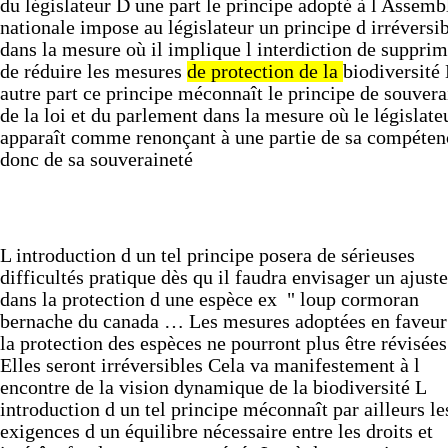
du
législateur
D
une
part
le
principe
adopté
à
l
Assemb
nationale
impose
au
législateur
un
principe
d
irréversib
dans
la
mesure
où
il
implique
l
interdiction
de
suppri
de
réduire
les
mesures
de
protection
de
la
biodiversité
autre
part
ce
principe
méconnaît
le
principe
de
souvera
de
la
loi
et
du
parlement
dans
la
mesure
où
le
législate
apparaît
comme
renonçant
à
une
partie
de
sa
compéte
donc
de
sa
souveraineté
L
introduction
d
un
tel
principe
posera
de
sérieuses
difficultés
pratique
dès
qu
il
faudra
envisager
un
ajust
dans
la
protection
d
une
espèce
ex
"
loup
cormoran
bernache
du
canada
…
Les
mesures
adoptées
en
faveu
la
protection
des
espèces
ne
pourront
plus
être
révisées
Elles
seront
irréversibles
Cela
va
manifestement
à
l
encontre
de
la
vision
dynamique
de
la
biodiversité
L
introduction
d
un
tel
principe
méconnaît
par
ailleurs
le
exigences
d
un
équilibre
nécessaire
entre
les
droits
et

* * * *

TASK ITEM :: Your task is to reproduce every record exactly while omitting the pictures.

RESULT BELOW ::
du
législateur
D
une
part
le
principe
adopté
à
l
Assemb
nationale
impose
au
législateur
un
principe
d
irréversib
dans
la
mesure
où
il
implique
l
interdiction
de
suppri
de
réduire
les
mesures
de
protection
de
la
biodiversité
autre
part
ce
principe
méconnaît
le
principe
de
souvera
de
la
loi
et
du
parlement
dans
la
mesure
où
le
législate
apparaît
comme
renonçant
à
une
partie
de
sa
compéte
donc
de
sa
souveraineté
L
introduction
d
un
tel
principe
posera
de
sérieuses
difficultés
pratique
dès
qu
il
faudra
envisager
un
ajust
dans
la
protection
d
une
espèce
ex
"
loup
cormoran
bernache
du
canada
…
Les
mesures
adoptées
en
faveu
la
protection
des
espèces
ne
pourront
plus
être
révisées
Elles
seront
irréversibles
Cela
va
manifestement
à
l
encontre
de
la
vision
dynamique
de
la
biodiversité
L
introduction
d
un
tel
principe
méconnaît
par
ailleurs
le
exigences
d
un
équilibre
nécessaire
entre
les
droits
et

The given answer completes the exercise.